REQUIRED ACTION: Retype the entries exactly, but skip the pictures.

____ DATASET ENTRIES

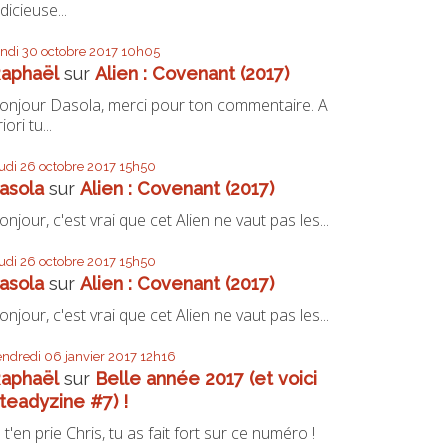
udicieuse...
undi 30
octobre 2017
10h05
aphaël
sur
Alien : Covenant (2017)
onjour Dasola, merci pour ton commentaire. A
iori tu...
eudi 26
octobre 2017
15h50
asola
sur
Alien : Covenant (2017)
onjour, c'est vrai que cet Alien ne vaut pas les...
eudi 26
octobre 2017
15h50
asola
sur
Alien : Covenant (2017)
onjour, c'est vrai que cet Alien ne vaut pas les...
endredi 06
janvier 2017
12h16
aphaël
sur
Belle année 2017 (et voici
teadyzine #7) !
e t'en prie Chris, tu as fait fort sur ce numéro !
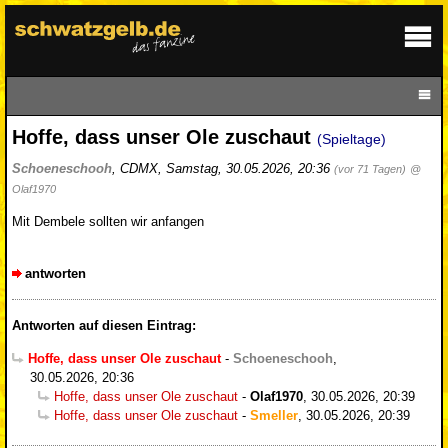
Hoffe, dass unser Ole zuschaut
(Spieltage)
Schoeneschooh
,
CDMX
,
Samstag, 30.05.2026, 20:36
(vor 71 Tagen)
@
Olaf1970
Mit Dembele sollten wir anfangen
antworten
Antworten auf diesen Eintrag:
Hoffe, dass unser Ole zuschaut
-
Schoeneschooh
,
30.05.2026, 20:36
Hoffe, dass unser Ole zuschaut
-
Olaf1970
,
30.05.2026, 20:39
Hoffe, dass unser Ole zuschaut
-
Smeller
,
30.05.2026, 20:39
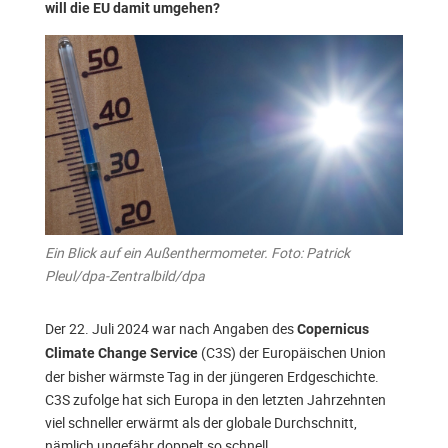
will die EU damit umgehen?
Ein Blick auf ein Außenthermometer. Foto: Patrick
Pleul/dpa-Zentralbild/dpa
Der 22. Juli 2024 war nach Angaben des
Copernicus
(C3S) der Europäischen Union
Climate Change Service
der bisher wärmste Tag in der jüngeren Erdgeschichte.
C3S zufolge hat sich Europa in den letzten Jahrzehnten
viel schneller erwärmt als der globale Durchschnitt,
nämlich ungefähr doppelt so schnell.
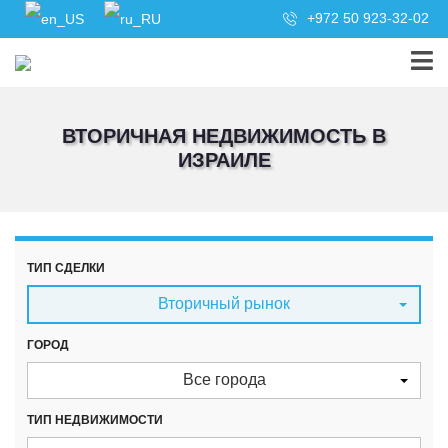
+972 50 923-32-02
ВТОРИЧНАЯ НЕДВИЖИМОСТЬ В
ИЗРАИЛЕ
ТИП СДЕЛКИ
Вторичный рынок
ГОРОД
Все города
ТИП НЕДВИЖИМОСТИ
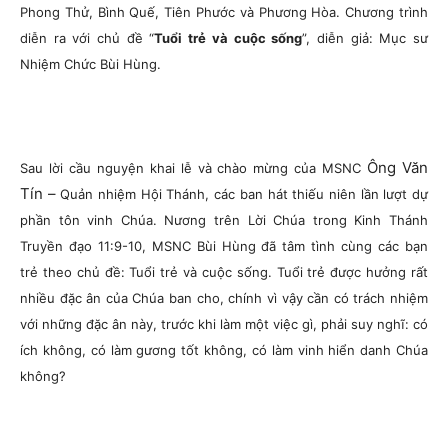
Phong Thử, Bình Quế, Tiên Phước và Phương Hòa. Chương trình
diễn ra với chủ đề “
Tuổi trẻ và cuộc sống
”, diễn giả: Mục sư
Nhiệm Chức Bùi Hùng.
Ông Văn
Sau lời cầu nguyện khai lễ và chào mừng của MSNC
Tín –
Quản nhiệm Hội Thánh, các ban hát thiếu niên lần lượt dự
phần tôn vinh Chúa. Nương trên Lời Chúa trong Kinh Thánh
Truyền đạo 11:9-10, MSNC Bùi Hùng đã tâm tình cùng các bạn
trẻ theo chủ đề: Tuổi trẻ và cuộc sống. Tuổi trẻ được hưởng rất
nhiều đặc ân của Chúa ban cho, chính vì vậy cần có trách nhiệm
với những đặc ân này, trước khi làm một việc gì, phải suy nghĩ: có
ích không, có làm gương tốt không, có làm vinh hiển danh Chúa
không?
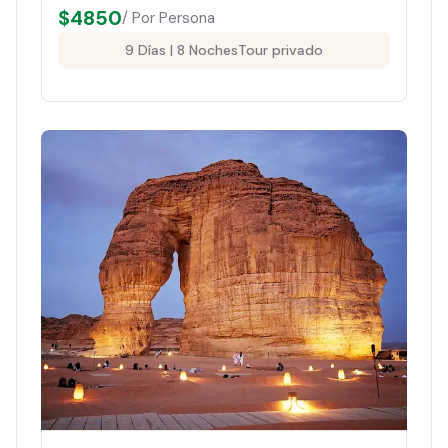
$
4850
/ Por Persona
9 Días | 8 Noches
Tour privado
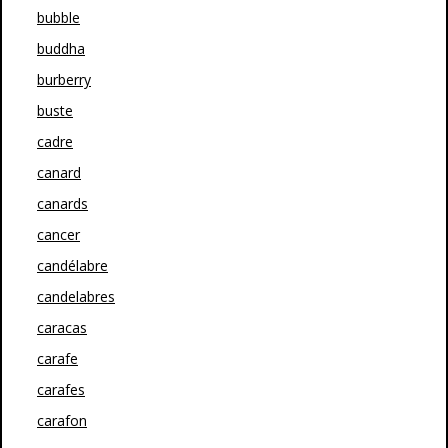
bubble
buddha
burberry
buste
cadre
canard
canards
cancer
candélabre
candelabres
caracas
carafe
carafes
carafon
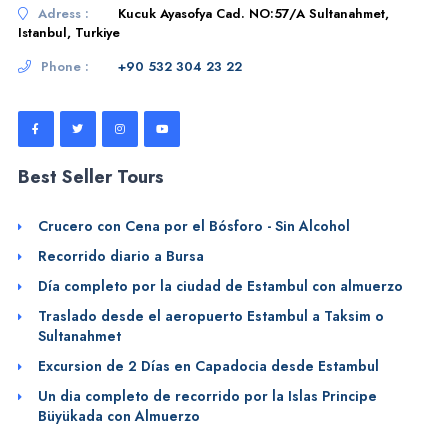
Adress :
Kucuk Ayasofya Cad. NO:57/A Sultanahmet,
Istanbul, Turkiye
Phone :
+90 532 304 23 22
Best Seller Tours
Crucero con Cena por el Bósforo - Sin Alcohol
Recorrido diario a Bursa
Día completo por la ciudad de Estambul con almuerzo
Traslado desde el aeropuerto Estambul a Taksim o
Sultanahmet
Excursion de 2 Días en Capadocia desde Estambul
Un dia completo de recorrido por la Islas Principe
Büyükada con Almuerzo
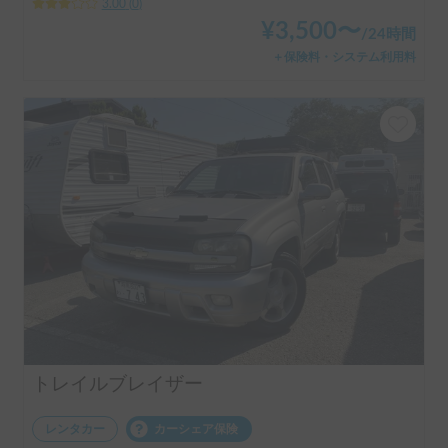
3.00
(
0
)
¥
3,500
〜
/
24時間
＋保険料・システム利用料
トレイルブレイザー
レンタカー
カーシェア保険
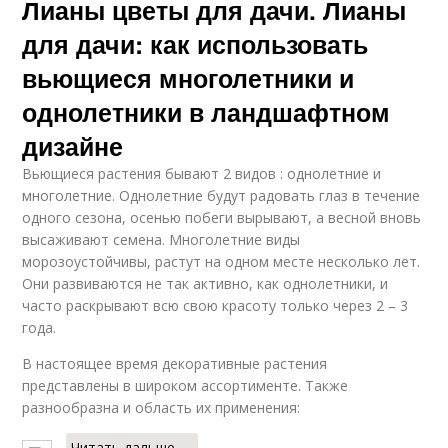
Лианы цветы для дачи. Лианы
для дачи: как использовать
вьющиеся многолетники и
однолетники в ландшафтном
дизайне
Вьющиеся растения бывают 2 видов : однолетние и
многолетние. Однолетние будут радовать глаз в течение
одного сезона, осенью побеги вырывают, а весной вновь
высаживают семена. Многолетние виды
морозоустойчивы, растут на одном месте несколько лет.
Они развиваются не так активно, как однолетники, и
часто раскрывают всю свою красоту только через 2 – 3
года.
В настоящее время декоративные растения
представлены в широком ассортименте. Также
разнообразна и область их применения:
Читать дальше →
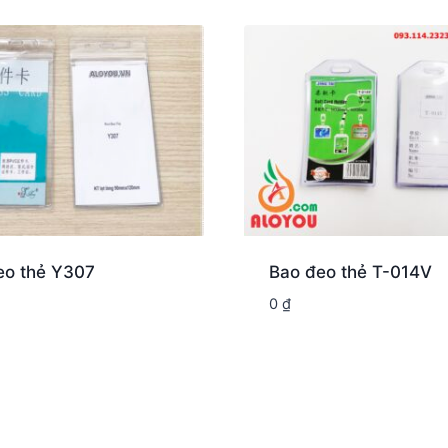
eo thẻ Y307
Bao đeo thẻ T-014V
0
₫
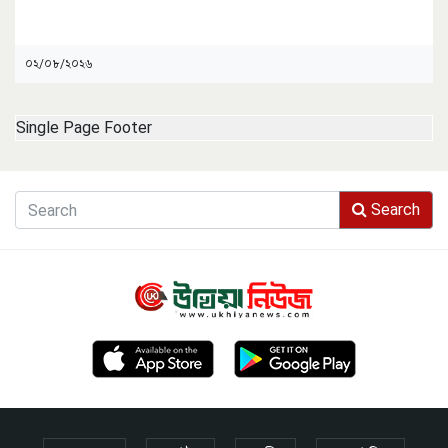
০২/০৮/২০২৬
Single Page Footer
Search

________

TASK RESPONSE:
udicieuse...
undi 30
octobre 2017
10h05
aphaël
sur
Alien : Covenant (2017)
onjour Dasola, merci pour ton commentaire. A
iori tu...
eudi 26
octobre 2017
15h50
asola
sur
Alien : Covenant (2017)
onjour, c'est vrai que cet Alien ne vaut pas les...
eudi 26
octobre 2017
15h50
asola
sur
Alien : Covenant (2017)
onjour, c'est vrai que cet Alien ne vaut pas les...
endredi 06
janvier 2017
12h16
aphaël
sur
Belle année 2017 (et voici
teadyzine #7) !
e t'en prie Chris, tu as fait fort sur ce numéro !
Hoffe, dass unser Ole zuschaut
(Spieltage)
Schoeneschooh
,
CDMX
,
Samstag, 30.05.2026, 20:36
(vor 71 Tagen)
@
Olaf1970
Mit Dembele sollten wir anfangen
antworten
Antworten auf diesen Eintrag:
Hoffe, dass unser Ole zuschaut
-
Schoeneschooh
,
30.05.2026, 20:36
Hoffe, dass unser Ole zuschaut
-
Olaf1970
,
30.05.2026, 20:39
Hoffe, dass unser Ole zuschaut
-
Smeller
,
30.05.2026, 20:39
will die EU damit umgehen?
Ein Blick auf ein Außenthermometer. Foto: Patrick
Pleul/dpa-Zentralbild/dpa
Der 22. Juli 2024 war nach Angaben des
Copernicus
(C3S) der Europäischen Union
Climate Change Service
der bisher wärmste Tag in der jüngeren Erdgeschichte.
C3S zufolge hat sich Europa in den letzten Jahrzehnten
viel schneller erwärmt als der globale Durchschnitt,
nämlich ungefähr doppelt so schnell.
+972 50 923-32-02
ВТОРИЧНАЯ НЕДВИЖИМОСТЬ В
ИЗРАИЛЕ
ТИП СДЕЛКИ
Вторичный рынок
ГОРОД
Все города
ТИП НЕДВИЖИМОСТИ
Phong Thử, Bình Quế, Tiên Phước và Phương Hòa. Chương trình
diễn ra với chủ đề “
Tuổi trẻ và cuộc sống
”, diễn giả: Mục sư
Nhiệm Chức Bùi Hùng.
Ông Văn
Sau lời cầu nguyện khai lễ và chào mừng của MSNC
Tín –
Quản nhiệm Hội Thánh, các ban hát thiếu niên lần lượt dự
phần tôn vinh Chúa. Nương trên Lời Chúa trong Kinh Thánh
Truyền đạo 11:9-10, MSNC Bùi Hùng đã tâm tình cùng các bạn
trẻ theo chủ đề: Tuổi trẻ và cuộc sống. Tuổi trẻ được hưởng rất
nhiều đặc ân của Chúa ban cho, chính vì vậy cần có trách nhiệm
với những đặc ân này, trước khi làm một việc gì, phải suy nghĩ: có
ích không, có làm gương tốt không, có làm vinh hiển danh Chúa
không?
$
4850
/ Por Persona
9 Días | 8 Noches
Tour privado
bubble
buddha
burberry
buste
cadre
canard
canards
cancer
candélabre
candelabres
caracas
carafe
carafes
carafon
Adress :
Kucuk Ayasofya Cad. NO:57/A Sultanahmet,
Istanbul, Turkiye
Phone :
+90 532 304 23 22
Best Seller Tours
Crucero con Cena por el Bósforo - Sin Alcohol
Recorrido diario a Bursa
Día completo por la ciudad de Estambul con almuerzo
Traslado desde el aeropuerto Estambul a Taksim o
Sultanahmet
Excursion de 2 Días en Capadocia desde Estambul
Un dia completo de recorrido por la Islas Principe
Büyükada con Almuerzo
3.00
(
0
)
¥
3,500
〜
/
24時間
＋保険料・システム利用料
トレイルブレイザー
レンタカー
カーシェア保険
Лианы цветы для дачи. Лианы
для дачи: как использовать
вьющиеся многолетники и
однолетники в ландшафтном
дизайне
Вьющиеся растения бывают 2 видов : однолетние и
многолетние. Однолетние будут радовать глаз в течение
одного сезона, осенью побеги вырывают, а весной вновь
высаживают семена. Многолетние виды
морозоустойчивы, растут на одном месте несколько лет.
Они развиваются не так активно, как однолетники, и
часто раскрывают всю свою красоту только через 2 – 3
года.
В настоящее время декоративные растения
представлены в широком ассортименте. Также
разнообразна и область их применения:
Читать дальше →
eo thẻ Y307
Bao đeo thẻ T-014V
0
₫
০২/০৮/২০২৬
Single Page Footer
Search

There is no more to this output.